Photo by Adnan Masri, The GW Hatchet, “DC’s Oldest Black Cemeteries Commemorate Juneteenth with Community Education, Preservation,” June 20, 2025.
More Details:
A Material History of the Cartwright-Duckett Families: Commodities, Memories, and Freedom, explores the lives of the Cartwright’s and Ducketts, two Black families who illuminate the landscape of slavery, freedom, and community in nineteenth century Georgetown.
Working with manumission records, wills, census records, church archives, and newspaper clippings, we have traced the emergence of freedom across these families, beginning with Reverend Joseph Cartwright Sr. who purchased the freedom of himself and much of his family.
We explore Rev. Joseph Cartwright’s work as a reverend for the Black congregation at the Dumbarton Ave United Methodist Church, his work as a travelling preacher, and his possible connections to the Underground Railroad.
We track Grace Ann “Gracie” Duckett, who survived both plantation and domestic slavery before obtaining her freedom and her and her children’s unique positions in domestic servitude.
By tracking the material traces of these families, from indenture agreements and death records to their gravestones at the Mount Zion - Female Band Union Cemetery, we explore how these objects reveal the broader systems of commodification, racialized labor, and resistance.

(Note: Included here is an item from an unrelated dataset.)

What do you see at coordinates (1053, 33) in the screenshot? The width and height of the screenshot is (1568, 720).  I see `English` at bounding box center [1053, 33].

We draw on key anthropological literature of Karl Marx, Sidney Mintz, and D.W. Winnicott to analyze how these objects operate as instruments that obscure labor realities, commodities shaped by exploitative economies, and transitional objects that connect present researchers to past lives.
We ultimately illuminate how the Cartwright and Duckett families navigated and reshaped the structures that sought to confine them, leaving behind a historical record that speaks to both the violence of enslavement and the enduring pursuit of freedom.